Katharina Deeg

Research Interest

Cancer cells require a telomere maintenance mechanism (TMM) to avoid cellular senescence and apoptosis induced by replicative shortening of their chromosome ends. In 25-60% of sarcomas as well as 5-15% of carcinomas telomere repeats are extended by an alternative lengthening of telomeres (ALT) mechanism that operates via DNA repair and recombination processes. However, the precise mechanism is still poorly understood. The presence of ALT can serve as a prognostic marker in some cancer types and thus be valuable for patient stratification. Since ALT is a mechanism that is unique to cancer cells, it also represents an ideal target for novel anti-cancer drugs.

ALT positive tumors and cell lines are characterized by heterogeneous telomere lengths, telomere recombination, high levels of extrachromosomal telomere repeats (ECTRs) and colocalizations of PML and telomeres, termed ALT-associated PML bodies (APBs). We have recently shown that APBs have an essential function in telomere clustering and elongation.

In addition, recent reports have reported high levels of the telomeric repeat-containing RNA (TERRA) in ALT positive cell lines when compared to telomerase positive cell lines. TERRA is transcribed in a subtelomere to telomere direction and ranges in length from 100 bp to 9 kb. It has been proposed to be involved in telomere homeostasis and heterochromatin formation, but its precise function remains elusive.

Interestingly, mutations in the chromatin remodeler ATRX have been shown to have a high correlation with ALT, but loss of ATRX is not sufficient to activate the ALT mechanism.

My project aims at elucidating the functional relevance of TERRA, APBs and ATRX for the ALT mechanism. Moreover, telomere maintenance mechanisms are investigated in pediatric glioblastoma (GBMs), a tumor entity which has an unsual high prevalence of ALT and furthermore harbors recurrent mutations in the histone variant H3.3. A special focus also lies on the identifcation of TMMs in primary tumor samples.

The approach outlined above will advance our understanding of the ALT mechanism and advance ALT identification in a clinical setting. This will potentially provide new therapeutic approaches to target cancer cells, in which the ALT mechanism is active.

Scientific Background

  • Since 01/2016: PostDoc in the Research Group Genome Function and Organization (PD Dr. Karsten Rippe), DKFZ
  • 01/2012 - 12/2015: PhD student in the Research Group Genome Function and Organization (PD Dr. Karsten Rippe), DKFZ
  • PhD Thesis Titel: Identifying drivers and suppressors of the alternative lengthening of telomeres (ALT) pathway
  • 09/2009 - 10/2011: Master of Science, Study Program Molecular Biotechnology at the University of Heidelberg
  • Master Thesis in the group of Prof. Dr. Magnus von Knebel Doeberitz, Department of Applied Tumorbiology, University Hospital Heidelberg

    Title: “Methylation pattern of the HPV16 upstream regulatory region in cervical lesions at different stages of progression”

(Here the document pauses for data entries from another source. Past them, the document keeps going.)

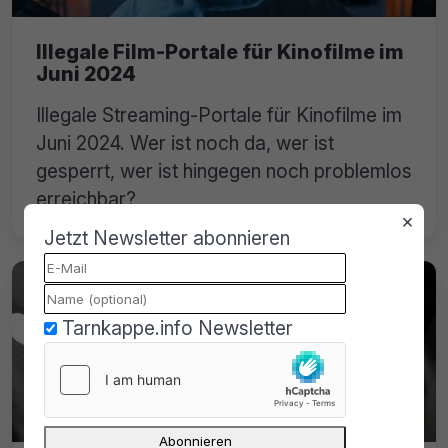
Illegale Film-Portale für Kinofilme im
Juni 2024
Illegale Streaming-Portale für Kinofilme im
Juni 2024. Wer ist noch da, wer ist
gesperrt, wer ist hingegen noch problemlos
erreichbar?
×
Jetzt Newsletter abonnieren
Tarnkappe.info Newsletter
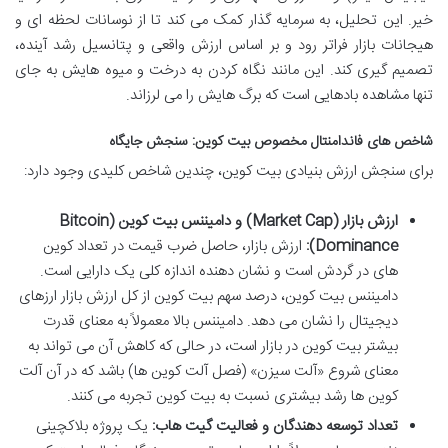
خیر. این تحلیل، به سرمایه گذار کمک می کند تا از نوسانات لحظه ای و
هیجانات بازار فراتر رود و بر اساس ارزش واقعی و پتانسیل رشد آینده،
تصمیم گیری کند. این مانند نگاه کردن به درخت و میوه هایش به جای
تنها مشاهده بادهایی است که برگ هایش را می لرزاند.
شاخص های فاندامنتال مخصوص بیت کوین: سنجش جایگاه
برای سنجش ارزش بنیادی بیت کوین، چندین شاخص کلیدی وجود دارد:
ارزش بازار (Market Cap) و دامیننس بیت کوین (Bitcoin
Dominance):
ارزش بازار، حاصل ضرب قیمت در تعداد کوین
های در گردش است و نشان دهنده اندازه کلی یک دارایی است.
دامیننس بیت کوین، درصد سهم بیت کوین از کل ارزش بازار ارزهای
دیجیتال را نشان می دهد. دامیننس بالا معمولاً به معنای قدرت
بیشتر بیت کوین در بازار است، در حالی که کاهش آن می تواند به
معنای شروع «آلت سیزن» (فصل آلت کوین ها) باشد که در آن آلت
کوین ها رشد بیشتری نسبت به بیت کوین تجربه می کنند.
تعداد توسعه دهندگان و فعالیت گیت هاب:
یک پروژه بلاکچینی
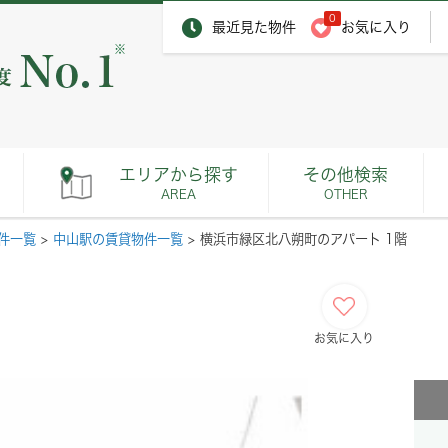
0
最近見た物件
お気に入り
※
エリアから探す
その他検索
AREA
OTHER
件一覧
>
中山駅の賃貸物件一覧
>
横浜市緑区北八朔町のアパート 1階
お気に入り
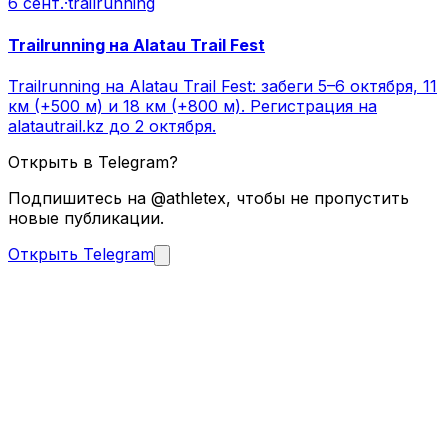
6 сент.
·
trailrunning
Trailrunning на Alatau Trail Fest
Trailrunning на Alatau Trail Fest: забеги 5–6 октября, 11
км (+500 м) и 18 км (+800 м). Регистрация на
alatautrail.kz до 2 октября.
Открыть в Telegram?
Подпишитесь на @athletex, чтобы не пропустить
новые публикации.
Открыть Telegram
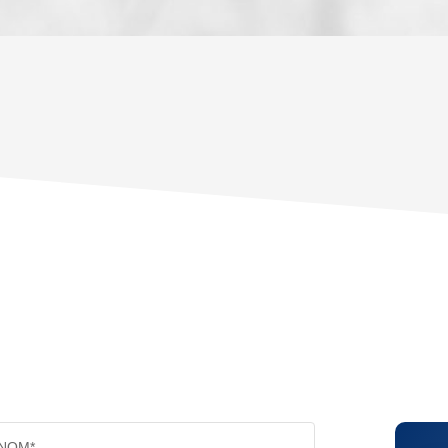
ENFANTS ET ADOLESCENTS
AGE M
TAUX DE PROPRIÉTAIRES
TAUX D
PART DES MÉNAGES SANS VOITURE
DISTAN
RÉSULTATS DES LYCÉES
ECOLES
COMMERCES
MÉDEC
NOM*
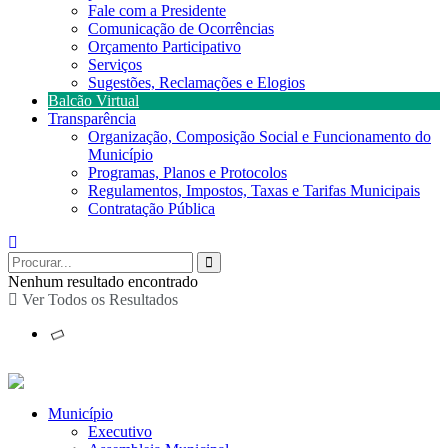
Fale com a Presidente
Comunicação de Ocorrências
Orçamento Participativo
Serviços
Sugestões, Reclamações e Elogios
Balcão Virtual
Transparência
Organização, Composição Social e Funcionamento do
Município
Programas, Planos e Protocolos
Regulamentos, Impostos, Taxas e Tarifas Municipais
Contratação Pública
Nenhum resultado encontrado
Ver Todos os Resultados
Município
Executivo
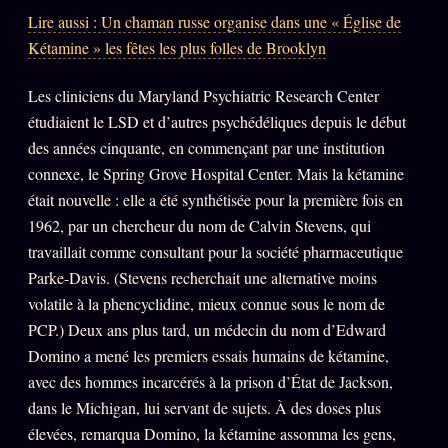
Catalogue
Lire aussi : Un chaman russe organise dans une « Église de
ZS Bundle
Kétamine » les fêtes les plus folles de Brooklyn
Références
Les cliniciens du Maryland Psychiatric Research Center
étudiaient le LSD et d’autres psychédéliques depuis le début
SOCIÉTÉ DES AMIS
LOI 1901
des années cinquante, en commençant par une institution
connexe, le Spring Grove Hospital Center. Mais la kétamine
L'Association
était nouvelle : elle a été synthétisée pour la première fois en
★
1962, par un chercheur du nom de Calvin Stevens, qui
S'abonner
GRATUIT
travaillait comme consultant pour la société pharmaceutique
Cercle Privé
30€/M
Parke-Davis. (Stevens recherchait une alternative moins
volatile à la phencyclidine, mieux connue sous le nom de
Mécène
PCP.) Deux ans plus tard, un médecin du nom d’Edward
Témoignages
85 000
Domino a mené les premiers essais humains de kétamine,
Lectures des sœurs
avec des hommes incarcérés à la prison d’État de Jackson,
dans le Michigan, lui servant de sujets. À des doses plus
Bienvenue nouveau membre
élevées, remarqua Domino, la kétamine assomma les gens,
Manifeste pricing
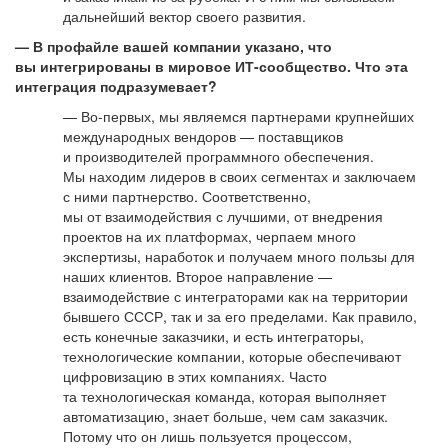
дальнейший вектор своего развития.
— В профайле вашей компании указано, что
вы интегрированы в мировое ИТ-сообщество. Что эта
интеграция подразумевает?
— Во-первых, мы являемся партнерами крупнейших
международных вендоров — поставщиков
и производителей программного обеспечения.
Мы находим лидеров в своих сегментах и заключаем
с ними партнерство. Соответственно,
мы от взаимодействия с лучшими, от внедрения
проектов на их платформах, черпаем много
экспертизы, наработок и получаем много пользы для
наших клиентов. Второе направление —
взаимодействие с интеграторами как на территории
бывшего СССР, так и за его пределами. Как правило,
есть конечные заказчики, и есть интеграторы,
технологические компании, которые обеспечивают
цифровизацию в этих компаниях. Часто
та технологическая команда, которая выполняет
автоматизацию, знает больше, чем сам заказчик.
Потому что он лишь пользуется процессом,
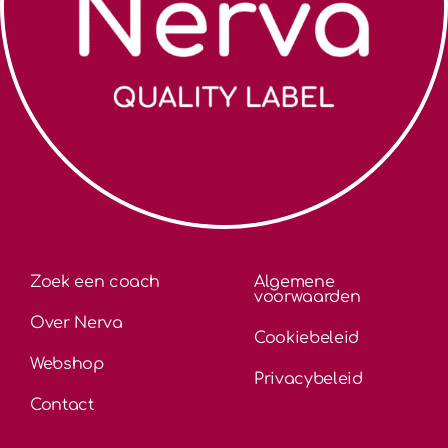
Zoek een coach
Algemene
voorwaarden
Over Nerva
Cookiebeleid
Webshop
Privacybeleid
Contact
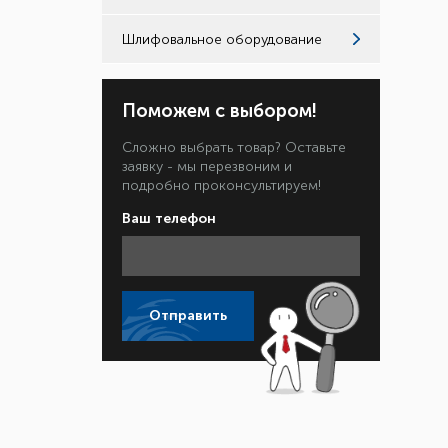
Шлифовальное оборудование
Поможем с выбором!
Сложно выбрать товар? Оставьте
заявку - мы перезвоним и
подробно проконсультируем!
Ваш телефон
Отправить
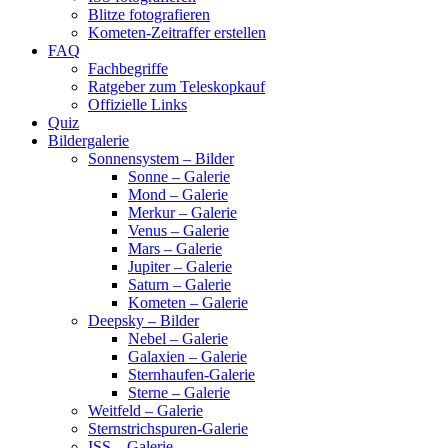
Blitze fotografieren
Kometen-Zeitraffer erstellen
FAQ
Fachbegriffe
Ratgeber zum Teleskopkauf
Offizielle Links
Quiz
Bildergalerie
Sonnensystem – Bilder
Sonne – Galerie
Mond – Galerie
Merkur – Galerie
Venus – Galerie
Mars – Galerie
Jupiter – Galerie
Saturn – Galerie
Kometen – Galerie
Deepsky – Bilder
Nebel – Galerie
Galaxien – Galerie
Sternhaufen-Galerie
Sterne – Galerie
Weitfeld – Galerie
Sternstrichspuren-Galerie
ISS – Galerie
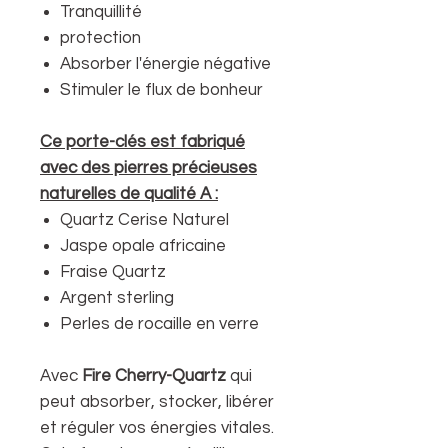
Tranquillité
protection
Absorber l'énergie négative
Stimuler le flux de bonheur
Ce porte-clés est fabriqué
avec des pierres précieuses
naturelles de qualité A :
Quartz Cerise Naturel
Jaspe opale africaine
Fraise Quartz
Argent sterling
Perles de rocaille en verre
Avec
Fire Cherry-Quartz
qui
peut absorber, stocker, libérer
et réguler vos énergies vitales.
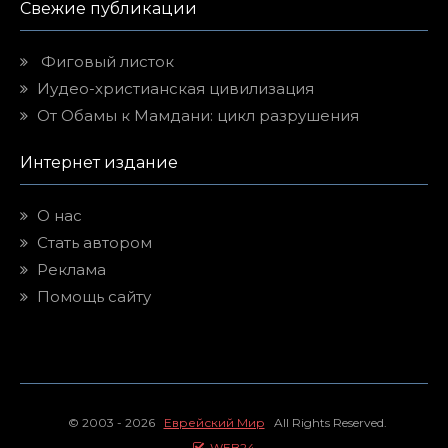
Свежие публикации
Фиговый листок
Иудео-христианская цивилизация
От Обамы к Мамдани: цикл разрушения
Интернет издание
О нас
Стать автором
Реклама
Помощь сайту
© 2003 - 2026
Еврейский Мир
All Rights Reserved.
WEB24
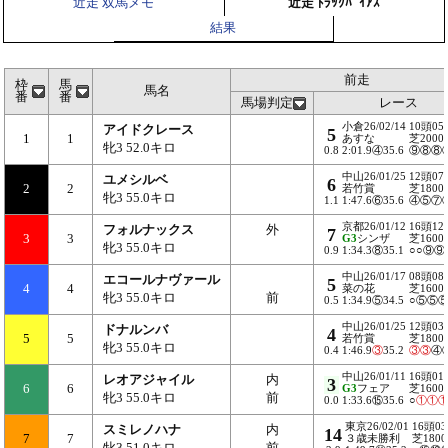
近走 双馬メモ
近走 ﾄﾗｯｸﾊﾞｲｱｽ
結果
前走
枠
馬
馬名
番
番
馬場判定
レース
小倉26/02/14
10頭05
アイドクレース
5
1
1
あすな
芝2000
牝3 52.0キロ
0.8
2:01.9④35.6
⑨⑧⑧
中山26/01/25
12頭07
ユメシルベ
6
2
2
若竹賞
芝1800
牝3 55.0キロ
1.1
1:47.6⑥35.6
④⑤⑦
京都26/01/12
16頭12
フォルナックス
外
7
3
3
G3
シンザ
芝1600
牝3 55.0キロ
0.9
1:34.3⑧35.1
○○⑨⑨
中山26/01/17
08頭08
エコールナヴァール
5
4
4
菜の花
芝1600
牝3 55.0キロ
前
0.5
1:34.9⑤34.5
○⑤⑤
中山26/01/25
12頭03
ドナルンバ
4
5
5
若竹賞
芝1800
牝3 55.0キロ
0.4
1:46.9
③
35.2
③
③
④
中山26/01/11
16頭01
レオアジャイル
内
3
6
6
G3
フェア
芝1600
牝3 55.0キロ
前
0.0
1:33.6⑮35.6
○
①
①
東京26/02/01
16頭0
スミレノハナ
内
14
7
7
３歳未勝利
芝1800
牝3 51.0キロ
前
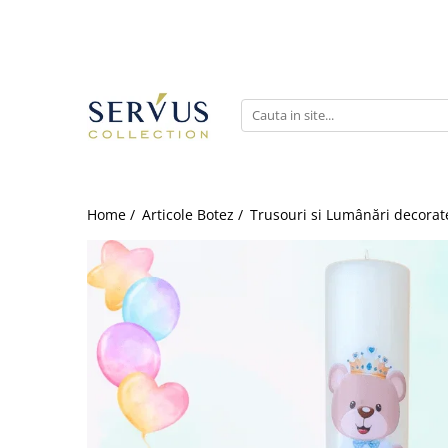
Home /
Articole Botez /
Trusouri si Lumânări decorat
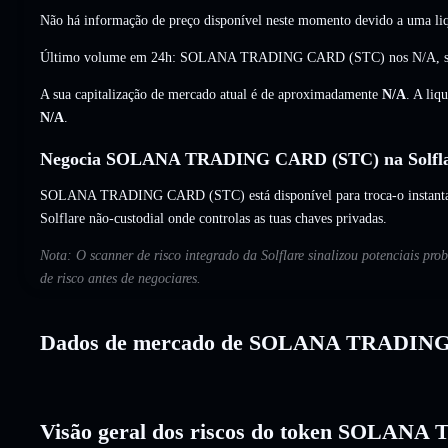
Não há informação de preço disponível neste momento devido a uma liq
Último volume em 24h: SOLANA TRADING CARD (STC) nos
N/A
,
A sua capitalização de mercado atual é de aproximadamente
N/A
. A liq
N/A
.
Negocia SOLANA TRADING CARD (STC) na Solfl
SOLANA TRADING CARD (STC) está disponível para troca-o instantane
Solflare não-custodial onde controlas as tuas chaves privadas.
Nota: O scanner de risco integrado da Solflare sinalizou potenciai
de risco antes de negociares.
Dados de mercado de SOLANA TRADIN
Visão geral dos riscos do token SOLA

  • 01/2010 - 06/2010: Visiting student at the Karolinska Institutet, Stockholm, Sweden


Osterwald, S., Deeg, K.I., Parisotto, D., Wörz, S., Rohr, K., Erfle, H. and Rippe, K. (2015). PML induces compaction, TRF2 depletion and DNA damage signaling at telomeres and promotes their alternative lengthening. J. Cell. Sci. 128, 1887–1900.

Chung, I., Osterwald, S., Deeg, K.I., and Rippe, K. (2012) PML body meets telomere: the beginning of an ALTernate ending? (Review) Nucleus, Vol.3, Issue 3.

Eichhorn, T., Dolimbek, B. Z., Deeg, K., Efferth, T., & Atassi, M. Z. (2012). Inhibition in vivo of the activity of botulinum neurotoxin A by small molecules selected by virtual screening. Toxicon, 60(6), 1180–1190.